神官は手を繋ぎながら、のんびり眺める。
無事に精霊国から出た後の話。
「ワールドワイドに恨まれてますね」
「わーるど…なんだって?」
「あぁ、国に関わらずってことかな?」
王都を出るときに、ひどい目に遭ったもんね。
だってあれは、姫さまを連れ戻したいのと、姫さまを連れて行く剣士さんをボコりたいのとで、男たちに襲われたんだ。
もふもふさんこと獣人さんにとっては、いい迷惑だっただろう。
「確かに、“森の貴人”にまで恨まれるとはなー」
森の中、木々の間をぬって飛んでくる矢は、剣士さんを狙っている。
精霊国に立ち寄ることは調べようとすれば調べられるし、先回りして森に潜伏することは出来るけど、この森は許可のない人間が立ち入ることは出来ない。
私たちには姫さまが一緒だから、スムーズに事が運んだけど、剣士さんを狙う人間は無理だろう。

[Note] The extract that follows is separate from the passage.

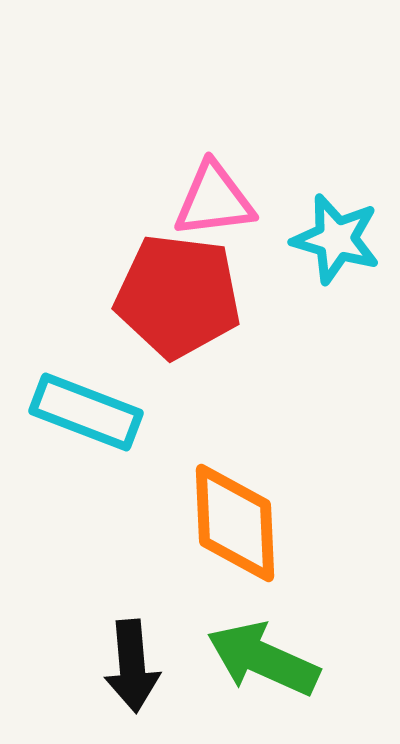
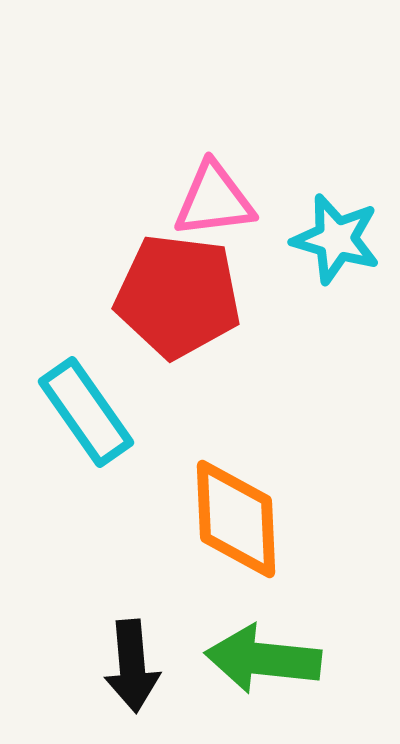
cyan rectangle: rotated 34 degrees clockwise
orange diamond: moved 1 px right, 4 px up
green arrow: rotated 18 degrees counterclockwise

すると必然的に彼を狙っているのは、精霊国にいた“森の貴人”になる。
「何をしたんですかねー」
「んなもん、わかるだろ?」
理由がわかるらしい獣人さんは、ゲンナリしながらも森の中を歩き慣れない私の手を引いてくれる。
大きな男の人の手が恥ずかしいけど、獣人さんはオカーサンだからよしとしよう。
「例え、別の国の生まれになろうとも、私はあなたを愛します」
おぉー、姫さまが剣士さんに愛の告白した!
「ワールドワイドに愛されてますね!」
「同じ国の生まれだろ?」
獣人さん、そこは突っ込んじゃいけないよ。
転生した後とか、なんか良い方に考えよう!
そんなことを獣人さんと話しながら、告白する姫さまと矢を避け続けてる剣士さんを見ていると。
「姫さまに何いってんだー!!」
勘違いしているらしい絶叫と共に、上から降って来たのは精霊国にいたエルフちゃんそっくりの少年だった。